_Action item_.
Only the lines that hold "left" should be in the answer, each copied from the data below.

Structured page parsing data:
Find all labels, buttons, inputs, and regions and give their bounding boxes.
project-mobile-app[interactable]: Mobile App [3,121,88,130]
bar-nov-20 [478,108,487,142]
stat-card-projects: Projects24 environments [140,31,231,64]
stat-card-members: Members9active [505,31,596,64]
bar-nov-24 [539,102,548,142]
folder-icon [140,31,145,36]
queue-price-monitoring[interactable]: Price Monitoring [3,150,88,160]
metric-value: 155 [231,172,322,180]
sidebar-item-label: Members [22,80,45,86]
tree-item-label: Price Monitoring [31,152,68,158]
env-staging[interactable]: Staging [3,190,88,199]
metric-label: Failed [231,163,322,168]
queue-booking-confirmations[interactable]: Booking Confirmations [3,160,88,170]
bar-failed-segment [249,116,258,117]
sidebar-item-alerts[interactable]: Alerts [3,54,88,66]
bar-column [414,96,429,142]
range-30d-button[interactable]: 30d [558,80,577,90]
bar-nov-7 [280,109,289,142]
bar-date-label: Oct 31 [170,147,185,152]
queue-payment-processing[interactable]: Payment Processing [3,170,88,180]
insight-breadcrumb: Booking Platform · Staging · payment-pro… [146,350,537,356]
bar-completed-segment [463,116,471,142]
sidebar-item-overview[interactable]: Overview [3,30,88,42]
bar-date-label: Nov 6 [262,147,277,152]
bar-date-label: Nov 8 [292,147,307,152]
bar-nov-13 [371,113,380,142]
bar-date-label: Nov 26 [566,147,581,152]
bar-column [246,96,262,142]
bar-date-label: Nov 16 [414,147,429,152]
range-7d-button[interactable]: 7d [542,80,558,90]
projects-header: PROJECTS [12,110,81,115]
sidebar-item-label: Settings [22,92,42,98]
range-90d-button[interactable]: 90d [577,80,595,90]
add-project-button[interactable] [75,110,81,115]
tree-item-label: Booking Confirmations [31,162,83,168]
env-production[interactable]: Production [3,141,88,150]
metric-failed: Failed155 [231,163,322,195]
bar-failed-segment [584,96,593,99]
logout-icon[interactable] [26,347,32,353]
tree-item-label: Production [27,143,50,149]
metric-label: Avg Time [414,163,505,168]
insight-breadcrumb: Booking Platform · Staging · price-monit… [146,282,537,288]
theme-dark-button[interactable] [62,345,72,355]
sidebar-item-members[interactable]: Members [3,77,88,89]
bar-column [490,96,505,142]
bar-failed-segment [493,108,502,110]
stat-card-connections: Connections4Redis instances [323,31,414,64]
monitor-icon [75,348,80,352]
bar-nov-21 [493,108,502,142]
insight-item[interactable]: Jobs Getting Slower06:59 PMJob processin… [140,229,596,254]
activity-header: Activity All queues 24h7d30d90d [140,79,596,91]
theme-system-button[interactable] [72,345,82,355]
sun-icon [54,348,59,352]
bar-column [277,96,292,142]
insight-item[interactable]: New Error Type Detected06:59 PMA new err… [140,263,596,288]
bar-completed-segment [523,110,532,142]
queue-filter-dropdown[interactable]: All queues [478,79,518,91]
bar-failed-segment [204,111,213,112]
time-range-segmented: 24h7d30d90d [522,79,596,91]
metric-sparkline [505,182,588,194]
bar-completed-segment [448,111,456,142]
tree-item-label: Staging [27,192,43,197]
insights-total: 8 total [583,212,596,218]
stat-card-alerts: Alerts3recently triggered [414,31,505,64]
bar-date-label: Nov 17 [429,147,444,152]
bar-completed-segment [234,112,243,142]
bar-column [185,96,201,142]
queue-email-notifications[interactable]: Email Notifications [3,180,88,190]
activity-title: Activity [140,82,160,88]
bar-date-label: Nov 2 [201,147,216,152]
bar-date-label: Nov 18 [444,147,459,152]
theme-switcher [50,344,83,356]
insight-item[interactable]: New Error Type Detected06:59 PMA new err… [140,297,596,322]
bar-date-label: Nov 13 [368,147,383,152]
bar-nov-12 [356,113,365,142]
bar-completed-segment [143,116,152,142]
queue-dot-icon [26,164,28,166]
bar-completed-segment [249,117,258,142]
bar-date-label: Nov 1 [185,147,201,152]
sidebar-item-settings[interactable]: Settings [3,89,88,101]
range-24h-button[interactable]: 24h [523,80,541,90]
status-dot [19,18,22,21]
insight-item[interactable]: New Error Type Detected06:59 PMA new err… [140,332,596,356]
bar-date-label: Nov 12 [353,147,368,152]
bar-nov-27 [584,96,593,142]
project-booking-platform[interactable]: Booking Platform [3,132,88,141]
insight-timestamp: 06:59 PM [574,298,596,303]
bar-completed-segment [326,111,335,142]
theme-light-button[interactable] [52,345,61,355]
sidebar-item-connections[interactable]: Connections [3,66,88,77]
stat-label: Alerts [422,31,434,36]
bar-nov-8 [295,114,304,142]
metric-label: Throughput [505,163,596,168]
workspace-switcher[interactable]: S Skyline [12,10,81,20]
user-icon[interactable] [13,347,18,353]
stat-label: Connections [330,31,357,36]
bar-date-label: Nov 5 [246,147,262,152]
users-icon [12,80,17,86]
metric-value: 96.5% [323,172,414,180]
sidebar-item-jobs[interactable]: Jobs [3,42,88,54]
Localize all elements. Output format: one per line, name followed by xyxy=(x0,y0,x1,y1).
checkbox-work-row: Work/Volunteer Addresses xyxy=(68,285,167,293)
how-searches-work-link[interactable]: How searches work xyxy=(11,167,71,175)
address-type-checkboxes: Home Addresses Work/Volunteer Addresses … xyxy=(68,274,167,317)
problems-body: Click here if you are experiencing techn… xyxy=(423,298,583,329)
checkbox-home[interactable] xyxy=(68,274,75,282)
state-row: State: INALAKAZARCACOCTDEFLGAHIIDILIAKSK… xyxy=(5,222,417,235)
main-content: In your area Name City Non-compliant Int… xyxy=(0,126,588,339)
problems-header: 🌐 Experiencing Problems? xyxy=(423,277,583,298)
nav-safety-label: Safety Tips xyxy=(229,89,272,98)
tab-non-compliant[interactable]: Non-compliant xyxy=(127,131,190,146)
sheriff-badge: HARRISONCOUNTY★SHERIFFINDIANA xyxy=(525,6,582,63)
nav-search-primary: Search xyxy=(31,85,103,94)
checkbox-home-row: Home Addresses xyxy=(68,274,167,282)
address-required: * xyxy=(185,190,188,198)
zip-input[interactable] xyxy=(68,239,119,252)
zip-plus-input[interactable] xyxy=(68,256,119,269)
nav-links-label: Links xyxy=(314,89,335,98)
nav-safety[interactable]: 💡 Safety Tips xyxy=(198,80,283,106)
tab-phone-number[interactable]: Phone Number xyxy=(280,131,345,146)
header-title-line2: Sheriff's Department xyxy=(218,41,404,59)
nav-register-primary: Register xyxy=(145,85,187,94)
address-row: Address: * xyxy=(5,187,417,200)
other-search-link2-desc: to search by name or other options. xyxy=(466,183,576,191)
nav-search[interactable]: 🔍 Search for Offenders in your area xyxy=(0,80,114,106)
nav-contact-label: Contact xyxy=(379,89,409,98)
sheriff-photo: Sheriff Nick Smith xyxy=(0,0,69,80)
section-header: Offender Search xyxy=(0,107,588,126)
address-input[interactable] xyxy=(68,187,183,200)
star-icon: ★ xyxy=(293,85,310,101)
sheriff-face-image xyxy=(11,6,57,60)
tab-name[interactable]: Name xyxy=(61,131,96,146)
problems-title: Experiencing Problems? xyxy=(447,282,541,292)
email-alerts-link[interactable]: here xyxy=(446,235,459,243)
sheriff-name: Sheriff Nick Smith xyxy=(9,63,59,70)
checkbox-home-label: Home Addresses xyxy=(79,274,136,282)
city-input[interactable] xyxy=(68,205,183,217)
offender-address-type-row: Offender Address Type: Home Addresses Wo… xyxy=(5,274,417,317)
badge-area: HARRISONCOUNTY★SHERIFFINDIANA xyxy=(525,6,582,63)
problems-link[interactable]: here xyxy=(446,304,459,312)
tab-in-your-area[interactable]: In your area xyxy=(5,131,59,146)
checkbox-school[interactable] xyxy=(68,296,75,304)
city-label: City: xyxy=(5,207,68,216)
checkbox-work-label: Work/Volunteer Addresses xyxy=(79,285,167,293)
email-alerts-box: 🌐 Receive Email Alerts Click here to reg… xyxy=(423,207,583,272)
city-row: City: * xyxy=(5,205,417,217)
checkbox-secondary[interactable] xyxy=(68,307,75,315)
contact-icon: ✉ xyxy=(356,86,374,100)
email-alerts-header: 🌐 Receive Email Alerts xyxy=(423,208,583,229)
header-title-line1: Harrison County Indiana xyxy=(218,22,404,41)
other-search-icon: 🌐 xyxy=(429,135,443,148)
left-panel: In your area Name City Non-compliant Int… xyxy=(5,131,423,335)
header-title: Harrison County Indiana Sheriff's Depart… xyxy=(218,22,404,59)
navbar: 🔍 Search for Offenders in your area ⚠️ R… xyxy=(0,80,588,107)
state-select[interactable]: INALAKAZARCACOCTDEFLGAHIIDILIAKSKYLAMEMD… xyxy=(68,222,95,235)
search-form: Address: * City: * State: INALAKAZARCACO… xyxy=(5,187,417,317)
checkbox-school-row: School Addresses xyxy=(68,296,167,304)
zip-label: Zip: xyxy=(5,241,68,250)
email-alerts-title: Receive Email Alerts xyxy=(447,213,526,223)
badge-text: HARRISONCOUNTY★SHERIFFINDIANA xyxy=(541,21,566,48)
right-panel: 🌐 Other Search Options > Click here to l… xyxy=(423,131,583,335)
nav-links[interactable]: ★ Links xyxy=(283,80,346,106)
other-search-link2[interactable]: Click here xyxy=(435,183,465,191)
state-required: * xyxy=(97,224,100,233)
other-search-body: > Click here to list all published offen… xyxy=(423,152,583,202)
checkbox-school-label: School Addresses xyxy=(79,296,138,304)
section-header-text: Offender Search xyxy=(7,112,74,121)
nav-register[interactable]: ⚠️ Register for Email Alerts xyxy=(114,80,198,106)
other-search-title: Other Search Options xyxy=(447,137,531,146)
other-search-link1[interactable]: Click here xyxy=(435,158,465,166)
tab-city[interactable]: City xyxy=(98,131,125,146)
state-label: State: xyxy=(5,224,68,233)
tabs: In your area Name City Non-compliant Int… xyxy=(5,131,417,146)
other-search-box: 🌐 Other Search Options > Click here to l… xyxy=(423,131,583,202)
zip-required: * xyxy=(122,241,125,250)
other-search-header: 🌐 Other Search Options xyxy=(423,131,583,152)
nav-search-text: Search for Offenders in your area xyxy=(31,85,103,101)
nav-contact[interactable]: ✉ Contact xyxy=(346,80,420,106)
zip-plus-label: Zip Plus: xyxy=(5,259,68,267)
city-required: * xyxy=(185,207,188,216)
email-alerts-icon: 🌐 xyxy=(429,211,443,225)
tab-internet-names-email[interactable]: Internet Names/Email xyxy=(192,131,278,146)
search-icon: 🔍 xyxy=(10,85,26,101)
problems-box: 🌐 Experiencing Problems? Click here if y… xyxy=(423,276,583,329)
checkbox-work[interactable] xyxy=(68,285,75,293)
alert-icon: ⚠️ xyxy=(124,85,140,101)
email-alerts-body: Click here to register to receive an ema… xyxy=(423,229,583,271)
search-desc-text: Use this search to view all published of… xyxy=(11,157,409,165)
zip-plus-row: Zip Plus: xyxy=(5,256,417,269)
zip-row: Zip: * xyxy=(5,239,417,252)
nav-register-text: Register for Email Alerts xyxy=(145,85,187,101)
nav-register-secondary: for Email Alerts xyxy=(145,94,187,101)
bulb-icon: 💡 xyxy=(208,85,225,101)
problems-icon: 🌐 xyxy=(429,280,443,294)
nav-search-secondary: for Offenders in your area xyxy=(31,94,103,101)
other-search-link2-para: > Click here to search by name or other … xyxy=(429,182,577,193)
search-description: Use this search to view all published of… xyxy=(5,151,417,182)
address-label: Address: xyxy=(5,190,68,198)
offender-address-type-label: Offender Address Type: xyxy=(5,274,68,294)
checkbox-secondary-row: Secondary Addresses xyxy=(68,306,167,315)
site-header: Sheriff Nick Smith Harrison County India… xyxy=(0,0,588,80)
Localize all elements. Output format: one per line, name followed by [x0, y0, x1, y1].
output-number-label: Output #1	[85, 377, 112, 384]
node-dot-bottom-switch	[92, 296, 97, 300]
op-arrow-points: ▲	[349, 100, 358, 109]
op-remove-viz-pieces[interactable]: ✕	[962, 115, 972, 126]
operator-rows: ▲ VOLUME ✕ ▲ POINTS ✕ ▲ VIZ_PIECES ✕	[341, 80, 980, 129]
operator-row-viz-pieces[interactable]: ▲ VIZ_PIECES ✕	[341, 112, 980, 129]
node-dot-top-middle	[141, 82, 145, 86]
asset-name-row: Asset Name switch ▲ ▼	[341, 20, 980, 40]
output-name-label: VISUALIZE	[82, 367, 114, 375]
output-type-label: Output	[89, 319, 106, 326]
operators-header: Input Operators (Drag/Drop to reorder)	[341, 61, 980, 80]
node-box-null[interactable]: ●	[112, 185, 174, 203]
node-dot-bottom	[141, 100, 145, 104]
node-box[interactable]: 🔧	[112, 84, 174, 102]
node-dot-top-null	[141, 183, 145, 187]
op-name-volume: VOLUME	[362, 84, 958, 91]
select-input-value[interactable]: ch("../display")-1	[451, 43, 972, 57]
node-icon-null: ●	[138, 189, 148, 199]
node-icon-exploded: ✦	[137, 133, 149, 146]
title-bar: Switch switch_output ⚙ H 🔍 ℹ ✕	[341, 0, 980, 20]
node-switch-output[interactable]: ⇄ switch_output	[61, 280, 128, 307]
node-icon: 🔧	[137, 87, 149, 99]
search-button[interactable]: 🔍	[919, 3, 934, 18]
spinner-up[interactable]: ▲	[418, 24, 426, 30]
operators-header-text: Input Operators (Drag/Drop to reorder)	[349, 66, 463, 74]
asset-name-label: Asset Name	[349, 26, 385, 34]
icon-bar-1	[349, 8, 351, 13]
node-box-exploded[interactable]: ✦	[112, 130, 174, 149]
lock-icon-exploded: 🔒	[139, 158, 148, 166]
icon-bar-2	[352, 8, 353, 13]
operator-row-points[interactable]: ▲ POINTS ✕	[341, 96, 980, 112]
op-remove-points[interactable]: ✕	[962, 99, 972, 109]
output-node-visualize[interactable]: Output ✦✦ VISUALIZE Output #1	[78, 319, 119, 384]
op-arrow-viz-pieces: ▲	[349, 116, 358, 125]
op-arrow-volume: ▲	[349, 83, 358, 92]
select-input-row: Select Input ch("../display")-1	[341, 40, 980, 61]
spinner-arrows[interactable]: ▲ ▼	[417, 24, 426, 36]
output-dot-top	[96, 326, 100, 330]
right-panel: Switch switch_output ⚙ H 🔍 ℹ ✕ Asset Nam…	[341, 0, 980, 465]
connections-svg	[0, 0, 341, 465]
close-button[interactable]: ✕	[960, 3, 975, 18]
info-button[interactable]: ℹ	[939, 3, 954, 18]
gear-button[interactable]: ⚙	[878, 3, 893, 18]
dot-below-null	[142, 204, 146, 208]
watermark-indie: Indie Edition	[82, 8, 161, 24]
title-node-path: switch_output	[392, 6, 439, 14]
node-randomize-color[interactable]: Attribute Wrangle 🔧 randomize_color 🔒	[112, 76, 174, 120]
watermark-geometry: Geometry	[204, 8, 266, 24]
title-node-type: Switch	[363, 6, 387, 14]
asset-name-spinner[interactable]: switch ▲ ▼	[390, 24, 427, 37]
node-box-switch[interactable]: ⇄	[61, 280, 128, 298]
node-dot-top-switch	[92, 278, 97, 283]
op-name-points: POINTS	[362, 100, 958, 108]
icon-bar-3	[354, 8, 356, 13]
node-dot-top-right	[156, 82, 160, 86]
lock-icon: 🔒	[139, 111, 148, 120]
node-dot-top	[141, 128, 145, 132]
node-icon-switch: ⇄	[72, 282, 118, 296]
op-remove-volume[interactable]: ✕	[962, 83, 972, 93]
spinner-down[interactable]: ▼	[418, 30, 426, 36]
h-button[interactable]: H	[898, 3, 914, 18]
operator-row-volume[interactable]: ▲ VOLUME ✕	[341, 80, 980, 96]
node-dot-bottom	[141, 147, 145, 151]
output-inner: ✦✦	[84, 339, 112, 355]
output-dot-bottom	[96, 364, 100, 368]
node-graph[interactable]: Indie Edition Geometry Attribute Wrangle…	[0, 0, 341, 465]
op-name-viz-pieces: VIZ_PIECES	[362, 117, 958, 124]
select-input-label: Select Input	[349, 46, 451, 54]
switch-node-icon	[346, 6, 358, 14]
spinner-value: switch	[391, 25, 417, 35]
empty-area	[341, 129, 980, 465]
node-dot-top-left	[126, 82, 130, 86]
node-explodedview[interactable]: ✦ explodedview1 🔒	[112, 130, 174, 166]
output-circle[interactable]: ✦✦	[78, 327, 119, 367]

_Expected output_.
left-panel: In your area Name City Non-compliant Int… xyxy=(5,131,423,335)
node-dot-top-left	[126, 82, 130, 86]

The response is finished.